Available data Block Start

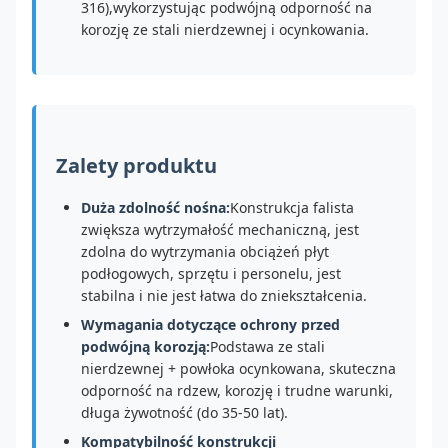
316),wykorzystując podwójną odporność na
korozję ze stali nierdzewnej i ocynkowania.
Zalety produktu
Duża zdolność nośna:
Konstrukcja falista
zwiększa wytrzymałość mechaniczną, jest
zdolna do wytrzymania obciążeń płyt
podłogowych, sprzętu i personelu, jest
stabilna i nie jest łatwa do zniekształcenia.
Wymagania dotyczące ochrony przed
podwójną korozją:
Podstawa ze stali
nierdzewnej + powłoka ocynkowana, skuteczna
odporność na rdzew, korozję i trudne warunki,
długa żywotność (do 35-50 lat).
Kompatybilność konstrukcji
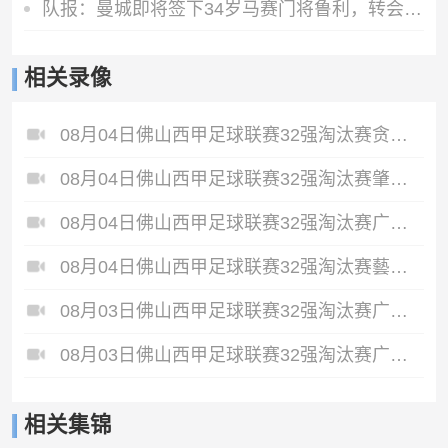
队报：曼城即将签下34岁马赛门将鲁利，转会费350万欧元
相关录像
08月04日佛山西甲足球联赛32强淘汰赛贪玩游戏VS美的薪火全场录像
08月04日佛山西甲足球联赛32强淘汰赛肇庆恒骏成VS三七互娱全场录像
08月04日佛山西甲足球联赛32强淘汰赛广东西南建设VS香港圣徒全场录像
08月04日佛山西甲足球联赛32强淘汰赛藝品高國際VS湛江狂狼·粵辉能源全场录像
08月03日佛山西甲足球联赛32强淘汰赛广东客家青年VS广州英华思力U17全场录像
08月03日佛山西甲足球联赛32强淘汰赛广州蜀地红VS广州戴拿模全场录像
相关集锦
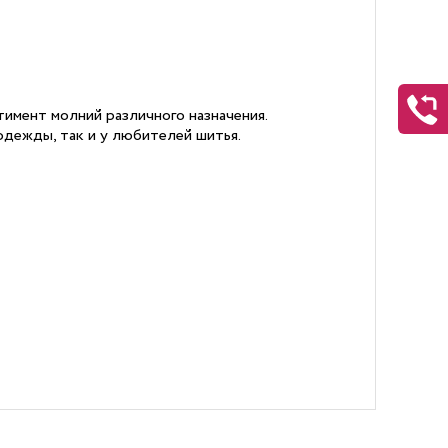
имент молний различного назначения.
дежды, так и у любителей шитья.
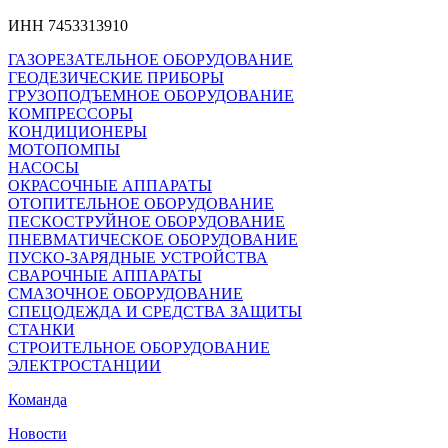
ИНН 7453313910
ГАЗОРЕЗАТЕЛЬНОЕ ОБОРУДОВАНИЕ
ГЕОДЕЗИЧЕСКИЕ ПРИБОРЫ
ГРУЗОПОДЪЕМНОЕ ОБОРУДОВАНИЕ
КОМПРЕССОРЫ
КОНДИЦИОНЕРЫ
МОТОПОМПЫ
НАСОСЫ
ОКРАСОЧНЫЕ АППАРАТЫ
ОТОПИТЕЛЬНОЕ ОБОРУДОВАНИЕ
ПЕСКОСТРУЙНОЕ ОБОРУДОВАНИЕ
ПНЕВМАТИЧЕСКОЕ ОБОРУДОВАНИЕ
ПУСКО-ЗАРЯДНЫЕ УСТРОЙСТВА
СВАРОЧНЫЕ АППАРАТЫ
СМАЗОЧНОЕ ОБОРУДОВАНИЕ
СПЕЦОДЕЖДА И СРЕДСТВА ЗАЩИТЫ
СТАНКИ
СТРОИТЕЛЬНОЕ ОБОРУДОВАНИЕ
ЭЛЕКТРОСТАНЦИИ
Команда
Новости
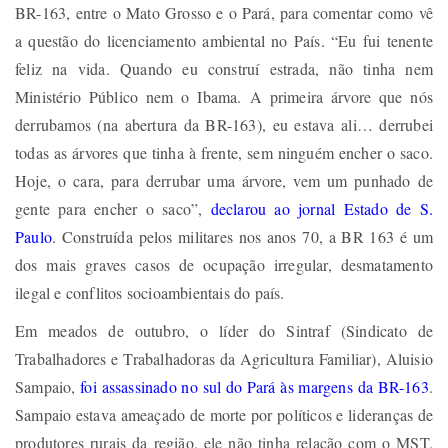
BR-163, entre o Mato Grosso e o Pará, para comentar como vê
a questão do licenciamento ambiental no País. “Eu fui tenente
feliz na vida. Quando eu construí estrada, não tinha nem
Ministério Público nem o Ibama. A primeira árvore que nós
derrubamos (na abertura da BR-163), eu estava ali… derrubei
todas as árvores que tinha à frente, sem ninguém encher o saco.
Hoje, o cara, para derrubar uma árvore, vem um punhado de
gente para encher o saco”,
declarou ao jornal Estado de S.
Paulo
. Construída pelos militares nos anos 70, a BR 163 é um
dos mais graves casos de ocupação irregular, desmatamento
ilegal e conflitos socioambientais do país.
Em meados de outubro, o líder do Sintraf (Sindicato de
Trabalhadores e Trabalhadoras da Agricultura Familiar), Aluisio
Sampaio,
foi assassinado no sul do Pará às margens da BR-163
.
Sampaio estava ameaçado de morte por políticos e lideranças de
produtores rurais da região, ele não tinha relação com o MST.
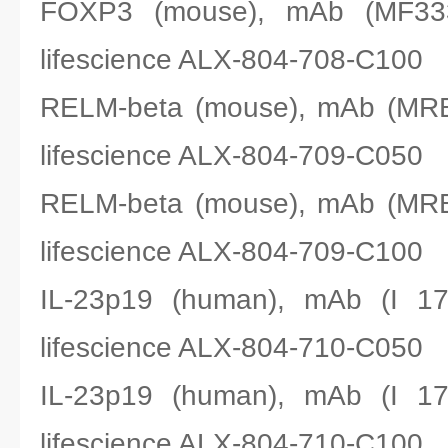
FOXP3 (mouse), mAb (M
lifescience ALX-804-708-C100
RELM-beta (mouse), mAb (
lifescience ALX-804-709-C050
RELM-beta (mouse), mAb (
lifescience ALX-804-709-C100
IL-23p19 (human), mAb (
lifescience ALX-804-710-C050
IL-23p19 (human), mAb (
lifescience ALX-804-710-C100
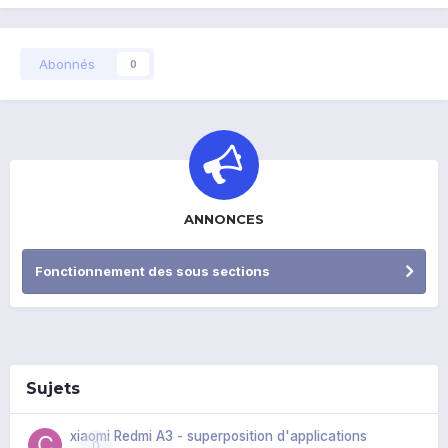
Abonnés
0
ANNONCES
Fonctionnement des sous sections
Sujets
xiaomi Redmi A3 - superposition d'applications
0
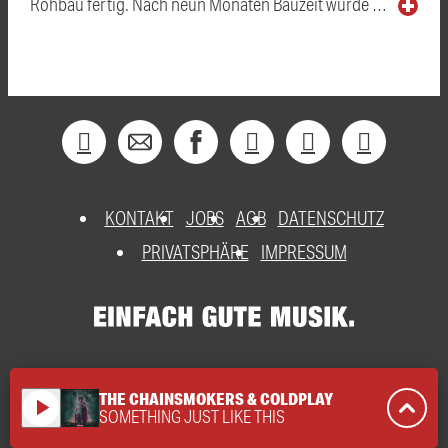
Rohbau fertig. Nach neun Monaten Bauzeit wurde …
KONTAKT
JOBS
AGB
DATENSCHUTZ
PRIVATSPHÄRE
IMPRESSUM
THE CHAINSMOKERS & COLDPLAY
play_arrow
SOMETHING JUST LIKE THIS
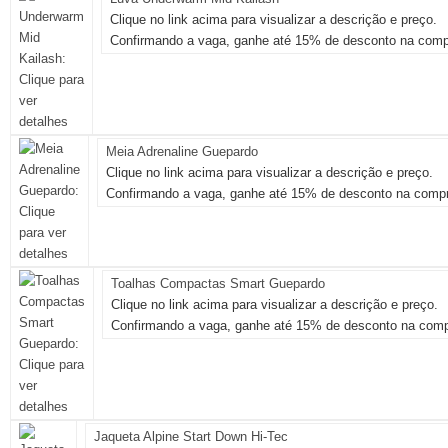
Clique no link acima para visualizar a descrição e preço.
Confirmando a vaga, ganhe até 15% de desconto na compr
Meia Adrenaline Guepardo
Clique no link acima para visualizar a descrição e preço.
Confirmando a vaga, ganhe até 15% de desconto na compr
Toalhas Compactas Smart Guepardo
Clique no link acima para visualizar a descrição e preço.
Confirmando a vaga, ganhe até 15% de desconto na comp
Jaqueta Alpine Start Down Hi-Tec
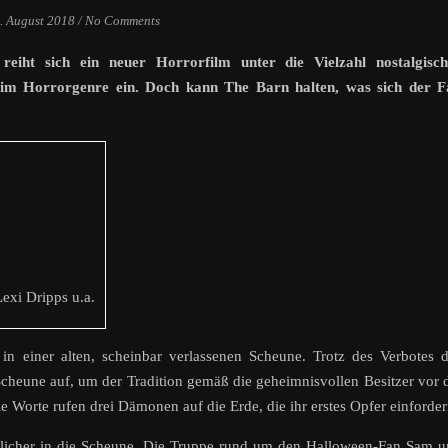
. August 2018
/
No Comments
 reiht sich ein neuer Horrorfilm unter die Vielzahl nostalgisch
im Horrorgenre ein. Doch kann The Barn halten, was sich der F
Lexi Dripps u.a.
in einer alten, scheinbar verlassenen Scheune. Trotz des Verbotes 
cheune auf, um der Tradition gemäß die geheimnisvollen Besitzer vor 
 Worte rufen drei Dämonen auf die Erde, die ihr erstes Opfer einforder
ndlicher in die Scheune. Die Truppe rund um den Halloween-Fan Sam 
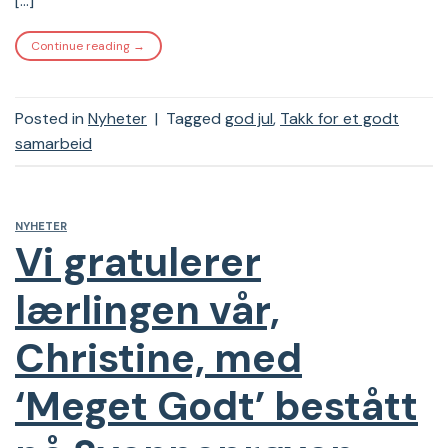
[…]
Continue reading
→
Posted in
Nyheter
|
Tagged
god jul
,
Takk for et godt
samarbeid
NYHETER
Vi gratulerer
lærlingen vår,
Christine, med
‘Meget Godt’ bestått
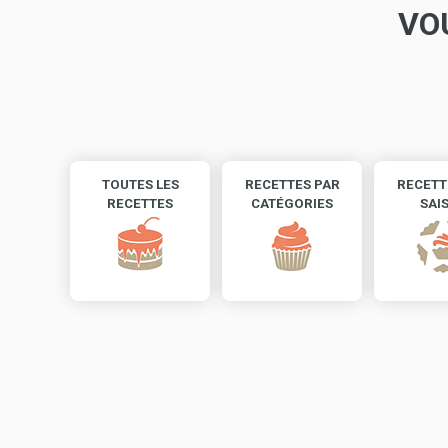
VO
TOUTES LES
RECETTES PAR
RECETT
RECETTES
CATÉGORIES
SAI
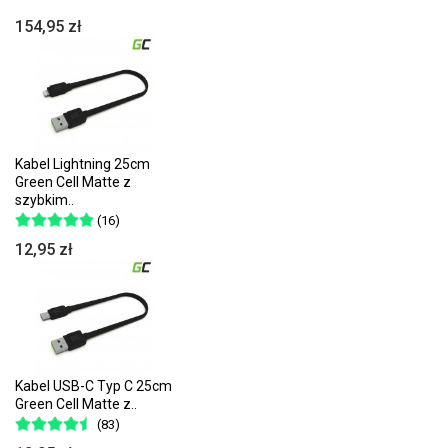
154,95 zł
Kabel Lightning 25cm
Green Cell Matte z
szybkim..
(16)
12,95 zł
Kabel USB-C Typ C 25cm
Green Cell Matte z..
(83)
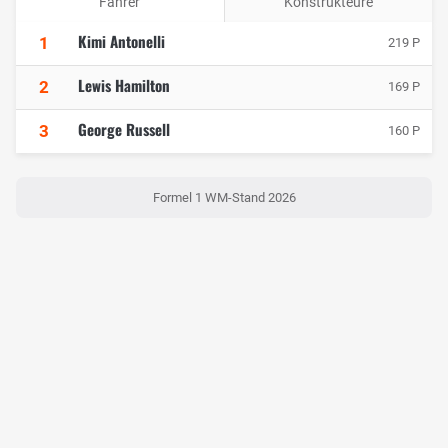
Fahrer
Konstrukteure
Kimi Antonelli
1
219 P
Lewis Hamilton
2
169 P
George Russell
3
160 P
Formel 1 WM-Stand 2026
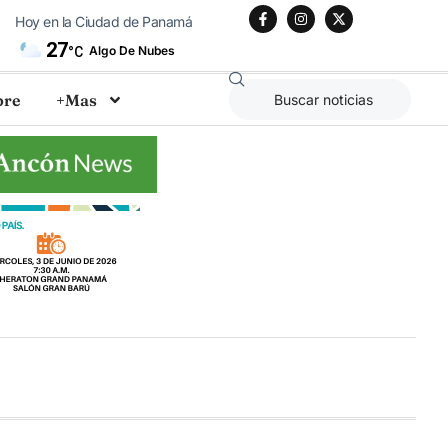
Hoy en la Ciudad de Panamá
27
Algo De Nubes
°C
bre
+Mas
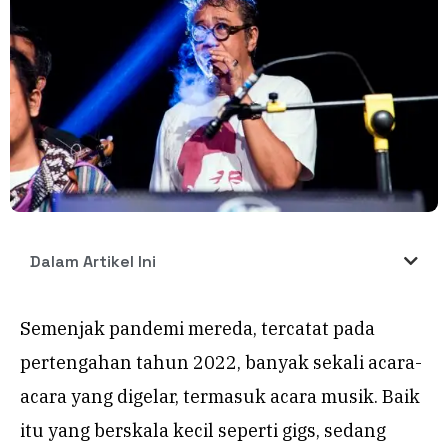
Dalam Artikel Ini
Semenjak pandemi mereda, tercatat pada
pertengahan tahun 2022, banyak sekali acara-
acara yang digelar, termasuk acara musik. Baik
itu yang berskala kecil seperti gigs, sedang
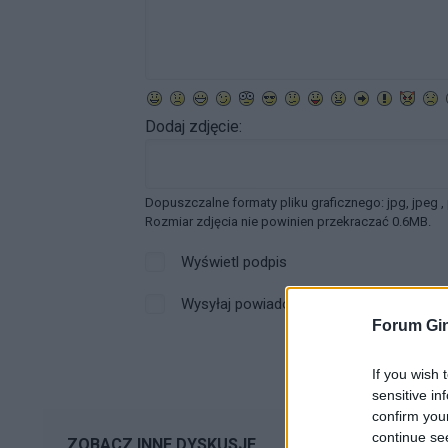
Dodaj zdjęcie:
Dopuszczalne formaty pliku graficznego: jpg, jpeg ,
Rozmiar zdjęcia nie powinien przekraczać 0.6MB.
Wyświetl podpis
Wysyłaj powiadomienia o odpowiedzi
Forum Gin
If you wish 
sensitive in
confirm you
continue se
ZOBACZ INNE DYSKUSJE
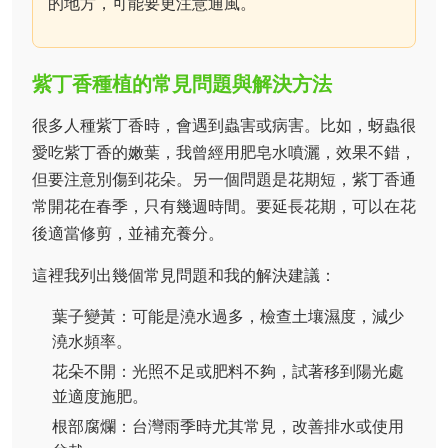
的地方，可能要更注意通風。
紫丁香種植的常見問題與解決方法
很多人種紫丁香時，會遇到蟲害或病害。比如，蚜蟲很
愛吃紫丁香的嫩葉，我曾經用肥皂水噴灑，效果不錯，
但要注意別傷到花朵。另一個問題是花期短，紫丁香通
常開花在春季，只有幾週時間。要延長花期，可以在花
後適當修剪，並補充養分。
這裡我列出幾個常見問題和我的解決建議：
葉子變黃：可能是澆水過多，檢查土壤濕度，減少
澆水頻率。
花朵不開：光照不足或肥料不夠，試著移到陽光處
並適度施肥。
根部腐爛：台灣雨季時尤其常見，改善排水或使用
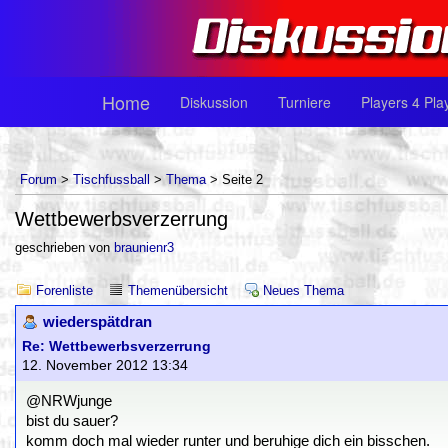
Home
Diskussion
Turniere
Players 4 Pla
Forum
>
Tischfussball
>
Thema
> Seite 2
Wettbewerbsverzerrung
geschrieben von
braunienr3
Forenliste
Themenübersicht
Neues Thema
wiederspätdran
Re: Wettbewerbsverzerrung
12. November 2012 13:34
@NRWjunge
bist du sauer?
komm doch mal wieder runter und beruhige dich ein bisschen.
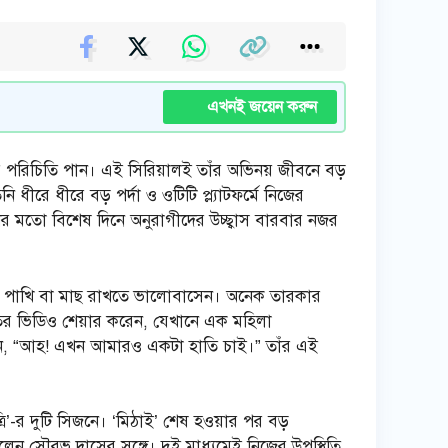
এখনই জয়েন করুন
ে ঘরে পরিচিতি পান। এই সিরিয়ালই তাঁর অভিনয় জীবনে বড়
ীরে ধীরে বড় পর্দা ও ওটিটি প্ল্যাটফর্মে নিজের
ের মতো বিশেষ দিনে অনুরাগীদের উচ্ছ্বাস বারবার নজর
াল, পাখি বা মাছ রাখতে ভালোবাসেন। অনেক তারকার
ির ভিডিও শেয়ার করেন, যেখানে এক মহিলা
ছেন, “আহ! এখন আমারও একটা হাতি চাই।” তাঁর এই
ত্রি’-র দুটি সিজনে। ‘মিঠাই’ শেষ হওয়ার পর বড়
লেন সৌরভ দাসের সঙ্গে। দুই মাধ্যমেই নিজের উপস্থিতি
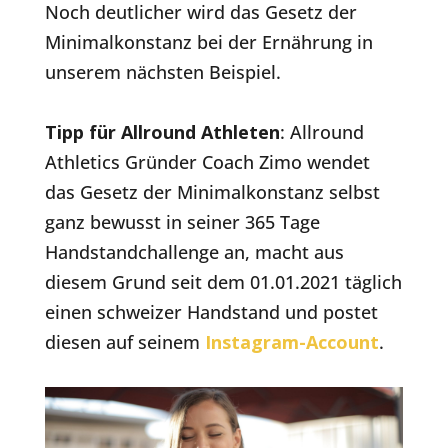
Noch deutlicher wird das Gesetz der
Minimalkonstanz bei der Ernährung in
unserem nächsten Beispiel.
Tipp für Allround Athleten
: Allround
Athletics Gründer Coach Zimo wendet
das Gesetz der Minimalkonstanz selbst
ganz bewusst in seiner 365 Tage
Handstandchallenge an, macht aus
diesem Grund seit dem 01.01.2021 täglich
einen schweizer Handstand und postet
diesen auf seinem
Instagram-Account
.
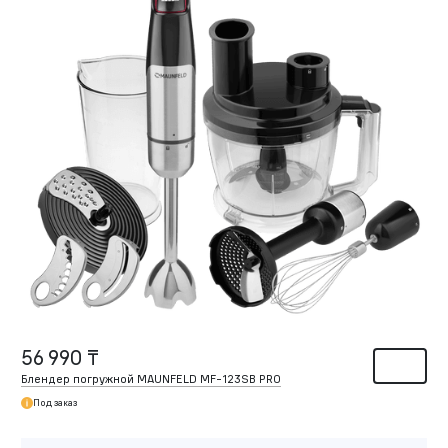
56 990 ₸
Блендер погружной MAUNFELD MF-123SB PRO
Под заказ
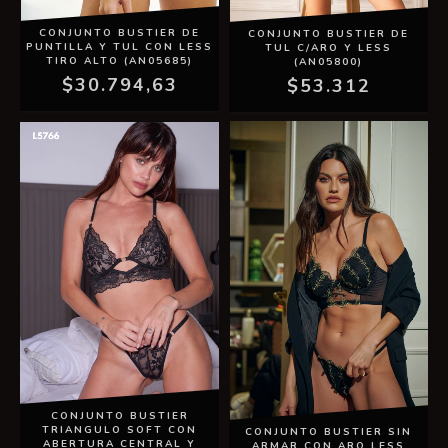
CONJUNTO BUSTIER DE
CONJUNTO BUSTIER DE
PUNTILLA Y TUL CON LESS
TUL C/ARO Y LESS
TIRO ALTO (AN05685)
(AN05800)
$30.794,63
$53.312
CONJUNTO BUSTIER
TRIANGULO SOFT CON
CONJUNTO BUSTIER SIN
ABERTURA CENTRAL Y
ARMAR CON ARO LESS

Available data Block End

#### Work to be completed
Only one stretch of the listing is wanted: the lines starting at the one with "reiht sich ein" and ending at the one with "Dalam Artikel Ini", copied exactly and free of pictures.

#### Solution to the problem
 reiht sich ein neuer Horrorfilm unter die Vielzahl nostalgisch
im Horrorgenre ein. Doch kann The Barn halten, was sich der F
Lexi Dripps u.a.
in einer alten, scheinbar verlassenen Scheune. Trotz des Verbotes 
cheune auf, um der Tradition gemäß die geheimnisvollen Besitzer vor 
 Worte rufen drei Dämonen auf die Erde, die ihr erstes Opfer einforder
ndlicher in die Scheune. Die Truppe rund um den Halloween-Fan Sam 
[…]
Continue reading
→
Posted in
Nyheter
|
Tagged
god jul
,
Takk for et godt
samarbeid
NYHETER
Vi gratulerer
lærlingen vår,
Christine, med
‘Meget Godt’ bestått
VO
TOUTES LES
RECETTES PAR
RECETT
RECETTES
CATÉGORIES
SAI
154,95 zł
Kabel Lightning 25cm
Green Cell Matte z
szybkim..
(16)
12,95 zł
Kabel USB-C Typ C 25cm
Green Cell Matte z..
(83)
Fahrer
Konstrukteure
Kimi Antonelli
1
219 P
Lewis Hamilton
2
169 P
George Russell
3
160 P
Formel 1 WM-Stand 2026
Hoy en la Ciudad de Panamá
27
Algo De Nubes
°C
bre
+Mas
Dalam Artikel Ini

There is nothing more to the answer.